To the government’s credit, the recent introduction, between 2015 and 2017, of PDOs, or Protected Designations of Origin, both for English wine generally and for individual regional wines (e.g. Sussex wine), has helped protect its reputation and put in place clear, if still somewhat weak, rules on allowed and disallowed practices in its production.  

Yet one major labelling problem remains, to wit: the use of the term ‘British wine’. This name is used to describe wine of inferior quality that simply happens to be fermented and bottled in Britain. The grape juice used for this ignoble endeavour is imported from anywhere in the world with few checks and little care for the grapes’ provenance, style, and maturity. It generally yields nigh-undrinkable concoctions that are as akin to English wine as Buckfast is to Port.  

‘British wine’ and ‘English wine’ are, unfortunately, easily confused – and indeed synonymous to the layperson, who, having even once made the fateful mistake, is unlikely ever to purchase English wine again. The cost of this, both reputational and financial, to English wineries is immeasurable. It is high time for ‘British wine’ to disappear, if not as a product – for some might enjoy it, de gustibus – then as a label fooling consumers. 

Solving these issues will not benefit only the thousands of people employed in the production and distribution of English wine. Nor is the calculus purely a commercial one. Though wine production in this country is already a £100M industry, and is projected to reach – purely in retail value – £1bn by 2040, the benefits of viticulture on local communities is far greater than that.  

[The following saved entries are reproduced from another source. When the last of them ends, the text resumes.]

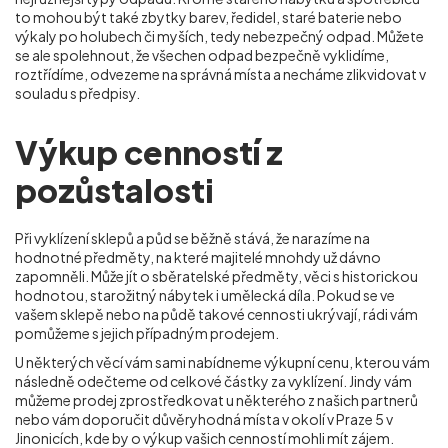
to mohou být také zbytky barev, ředidel, staré baterie nebo
výkaly po holubech či myších, tedy nebezpečný odpad. Můžete
se ale spolehnout, že všechen odpad bezpečně vyklidíme,
roztřídíme, odvezeme na správná místa a necháme zlikvidovat v
souladu s předpisy.
Výkup cenností z
pozůstalosti
Při vyklízení sklepů a půd se běžně stává, že narazíme na
hodnotné předměty, na které majitelé mnohdy už dávno
zapomněli. Může jít o sběratelské předměty, věci s historickou
hodnotou, starožitný nábytek i umělecká díla. Pokud se ve
vašem sklepě nebo na půdě takové cennosti ukrývají, rádi vám
pomůžeme s jejich případným prodejem.
U některých věcí vám sami nabídneme výkupní cenu, kterou vám
následně odečteme od celkové částky za vyklízení. Jindy vám
můžeme prodej zprostředkovat u některého z našich partnerů
nebo vám doporučit důvěryhodná místa v okolí v Praze 5 v
Jinonicích
, kde by o výkup vašich cenností mohli mít zájem.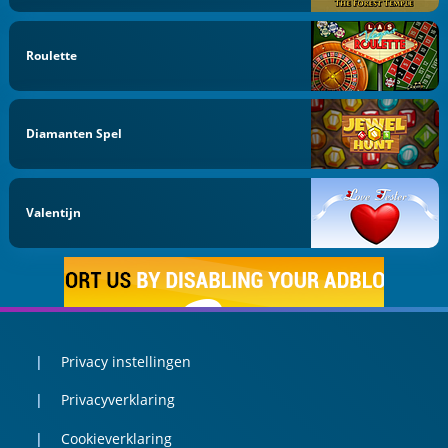
Roulette
Diamanten Spel
Valentijn
Privacy instellingen
Privacyverklaring
Cookieverklaring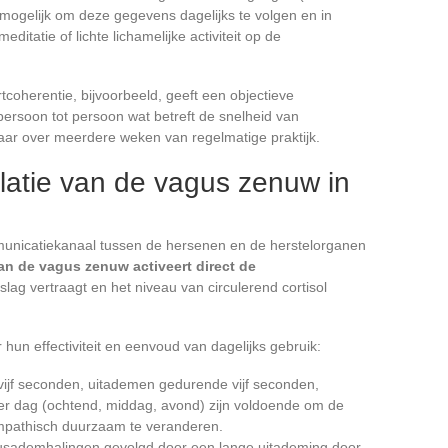
mogelijk om deze gegevens dagelijks te volgen en in
itatie of lichte lichamelijke activiteit op de
coherentie, bijvoorbeeld, geeft een objectieve
persoon tot persoon wat betreft de snelheid van
baar over meerdere weken van regelmatige praktijk.
latie van de vagus zenuw in
municatiekanaal tussen de hersenen en de herstelorganen
an de vagus zenuw activeert direct de
tslag vertraagt en het niveau van circulerend cortisol
un effectiviteit en eenvoud van dagelijks gebruik:
ijf seconden, uitademen gedurende vijf seconden,
per dag (ochtend, middag, avond) zijn voldoende om de
mpathisch duurzaam te veranderen.
neusademhalingen gevolgd door een lange uitademing door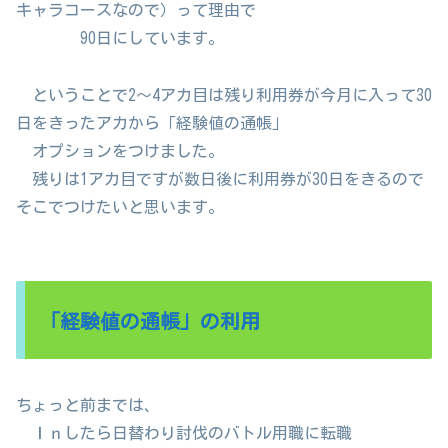
キャラコースなので）って理由で
90日にしています。
ということで2～4アカ目は残り利用券が今月に入って30
日をきったアカから「経験値の通帳」
オプションをつけました。
残りは1アカ目ですが数日後に利用券が30日をきるので
そこでつけたいと思います。
「経験値の通帳」の利用
ちょっと前までは、
Ｉｎしたら日替わり討伐のバトル用職に転職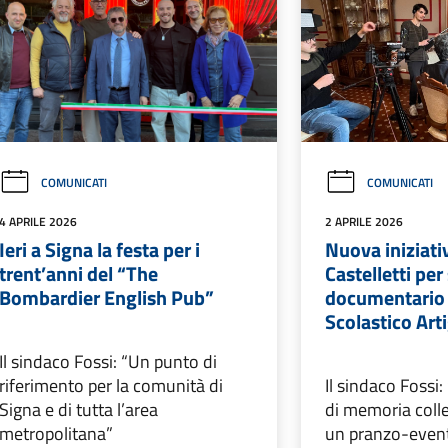
COMUNICATI
COMUNICATI
4 APRILE 2026
2 APRILE 2026
Ieri a Signa la festa per i
Nuova iniziativ
trent’anni del “The
Castelletti per
Bombardier English Pub”
documentario 
Scolastico Art
Il sindaco Fossi: “Un punto di
riferimento per la comunità di
Il sindaco Fossi
Signa e di tutta l’area
di memoria colle
metropolitana”
un pranzo-event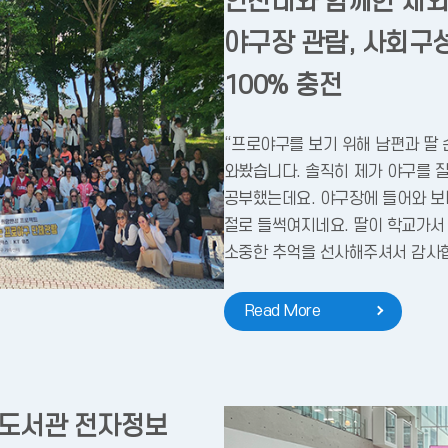
인천대와 함께한 재외
야구장 관람, 사회구
100% 충전
“프로야구를 보기 위해 남편과 딸
와봤습니다. 솔직히 제가 야구를 
공부했는데요. 야구장에 들어와 보
절로 들썩여지네요. 딸이 학교가서
소중한 추억을 선사해주셔서 감사합
Read More
산도서관 전자정보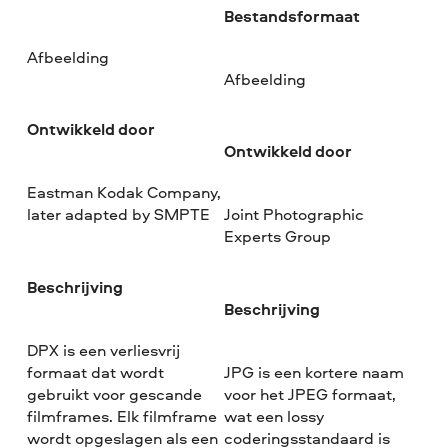
Bestandsformaat
Afbeelding
Afbeelding
Ontwikkeld door
Ontwikkeld door
Eastman Kodak Company,
later adapted by SMPTE
Joint Photographic
Experts Group
Beschrijving
Beschrijving
DPX is een verliesvrij
formaat dat wordt
JPG is een kortere naam
gebruikt voor gescande
voor het JPEG formaat,
filmframes. Elk filmframe
wat een lossy
wordt opgeslagen als een
coderingsstandaard is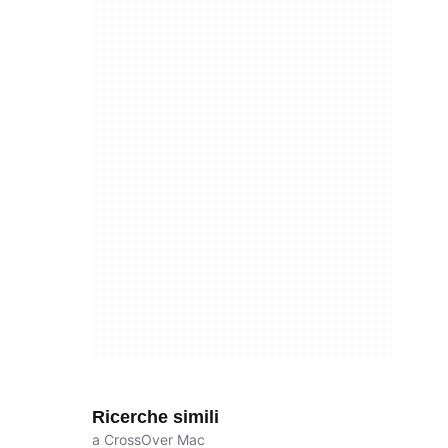
Ricerche simili
a CrossOver Mac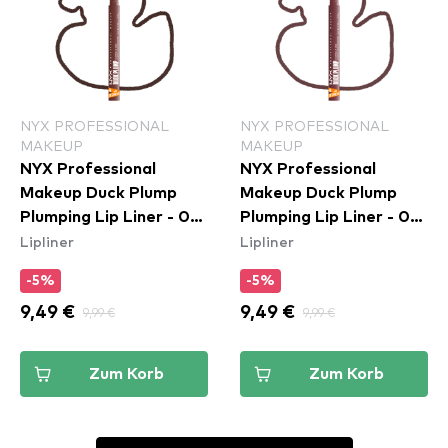
NYX PROFESSIONAL
NYX PROFESSIONAL
MAKEUP
MAKEUP
NYX Professional
NYX Professional
Makeup Duck Plump
Makeup Duck Plump
Plumping Lip Liner - 08
Plumping Lip Liner - 04
Lipliner
Lipliner
Dash Of Cocoa
Fill Em' In
-5%
-5%
9,49 €
9,99 €
9,49 €
9,99 €
Zum Korb
Zum Korb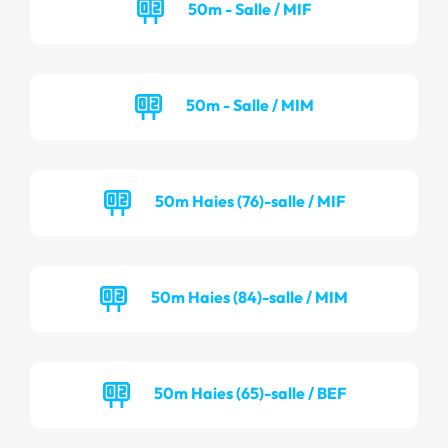
50m - Salle / MIF
50m - Salle / MIM
50m Haies (76)-salle / MIF
50m Haies (84)-salle / MIM
50m Haies (65)-salle / BEF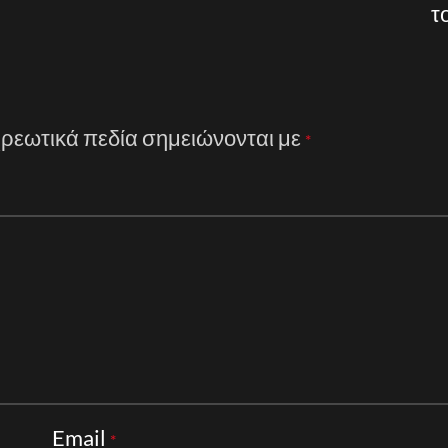
τ
ρεωτικά πεδία σημειώνονται με
*
Email
*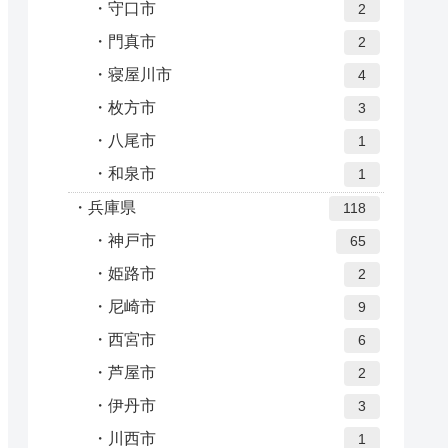
守口市
2
門真市
2
寝屋川市
4
枚方市
3
八尾市
1
和泉市
1
兵庫県
118
神戸市
65
姫路市
2
尼崎市
9
西宮市
6
芦屋市
2
伊丹市
3
川西市
1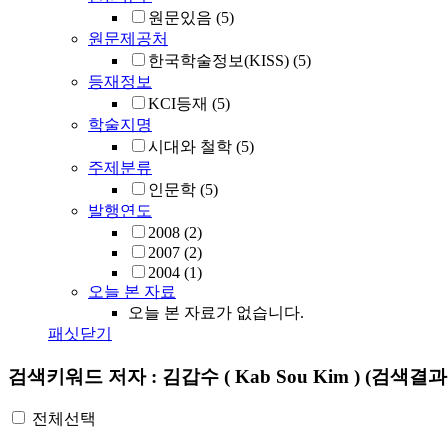
원문있음
(5)
원문제공처
한국학술정보(KISS)
(5)
등재정보
KCI등재
(5)
학술지명
시대와 철학
(5)
주제분류
인문학
(5)
발행연도
2008
(2)
2007
(2)
2004
(1)
오늘 본 자료
오늘 본 자료가 없습니다.
패싯닫기
검색키워드
저자 : 김갑수 ( Kab Sou Kim )
(검색결과 
전체선택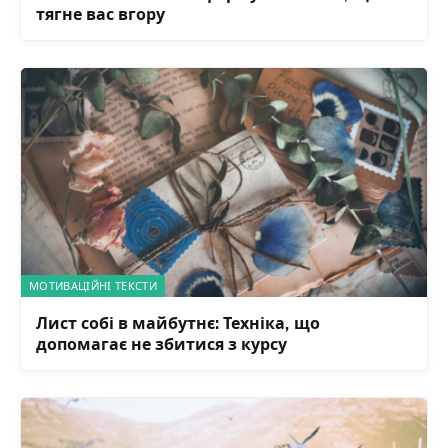
МОТИВАЦІЙНІ ТЕКСТИ
Лист собі в майбутнє: Техніка, що
допомагає не збитися з курсу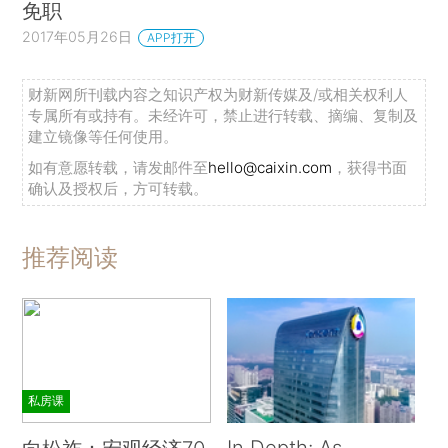
免职
2017年05月26日
APP打开
财新网所刊载内容之知识产权为财新传媒及/或相关权利人
专属所有或持有。未经许可，禁止进行转载、摘编、复制及
建立镜像等任何使用。
如有意愿转载，请发邮件至
hello@caixin.com
，获得书面
确认及授权后，方可转载。
推荐阅读
私房课
In Depth: As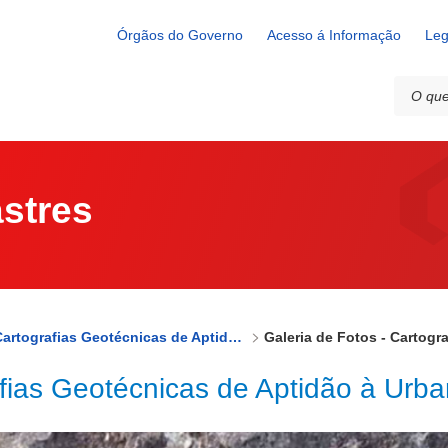
otécnicas de Aptidão à Urbanização
Órgãos do Governo
Acesso á Informação
Leg
stres
Cartografias Geotécnicas de Aptidão à Urbanização
afias Geotécnicas de Aptidão à Urb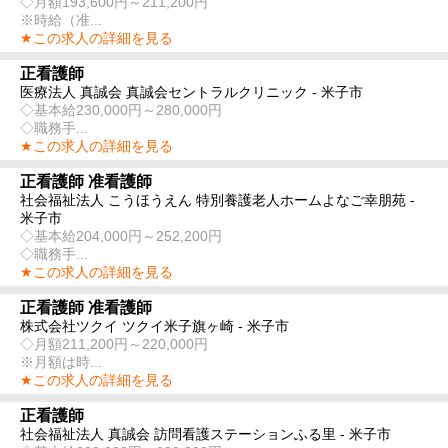
◇月額193,600円～211,200円
※時給（准...
★この求人の詳細を見る
正看護師
医療法人 真誠会 真誠会セントラルクリニック - 米子市
◇基本給230,000円～280,000円
◇職務手...
★この求人の詳細を見る
正看護師 准看護師
社会福祉法人 こうほうえん 特別養護老人ホームよなご幸朋苑 -
米子市
◇基本給204,000円～252,200円
◇職務手...
★この求人の詳細を見る
正看護師 准看護師
株式会社ツクイ ツクイ米子旗ヶ崎 - 米子市
◇月額211,200円～220,000円
※月額は時...
★この求人の詳細を見る
正看護師
社会福祉法人 真誠会 訪問看護ステーションふる里 - 米子市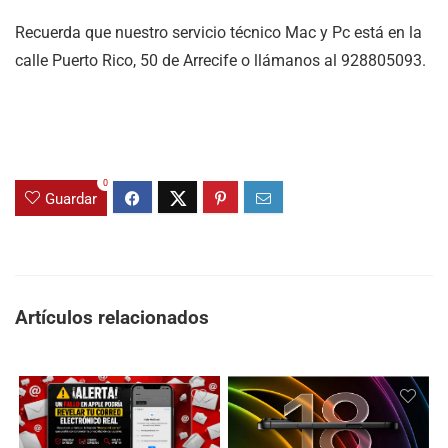
Recuerda que nuestro servicio técnico Mac y Pc está en la
calle Puerto Rico, 50 de Arrecife o llámanos al 928805093.
0
Guardar
Artículos relacionados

Local and national pride – the beliefs that both one’s city, town or village as well as one’s country are special places that are worth preserving and supporting – has always been mainstays of the Conservative (and conservative) ethosYet both are reaching historic nadirs throughout the country; many find it increasingly difficult to find concrete reasons to be proud of their nation and of their town. High-quality viticulture, though not sufficient on its own to reverse this course, offers precisely such a reason. One need only look at our Continental neighbours to understand just how important wine production can be to national and especially local identity.  

It is true, of course, that the volume of production in England will never reach Italian or French levels. Yet the fact that English Sparkling Wine’s every success is already so enthusiastically fêted in our press suggests quality matter more than quantity when it comes to national pride. Locally, the effect is even greater. Asti, Bordeaux, and Chablis are proud towns in large part due to the metonymously named wines produced there. But one needn’t travel so far afield: Tenterden, in Kent – to name but one example – now has its name writ large on every one of the hundreds of thousands of bottles produced there every year by one of England’s largest wine producers. More than 50,000 tourists a year visit the winery there – many of them interested not merely in the wine, but in the village and its history. It is difficult to imagine any other industry doing so much to instil local pride in a rural community. 

The future for English wines looks bright. Yet there is one entity that has brought nothing but hail and frost upon the industry: the government. English wine is not only a commercial success story. It provides thousands of jobs in rural communities, and is a source of local and national pride. For the good of English winemakers, of country-dwellers, and of wine drinkers everywhere, the Conservative government must finally recognise the potential of the industry and support, rather than punish it.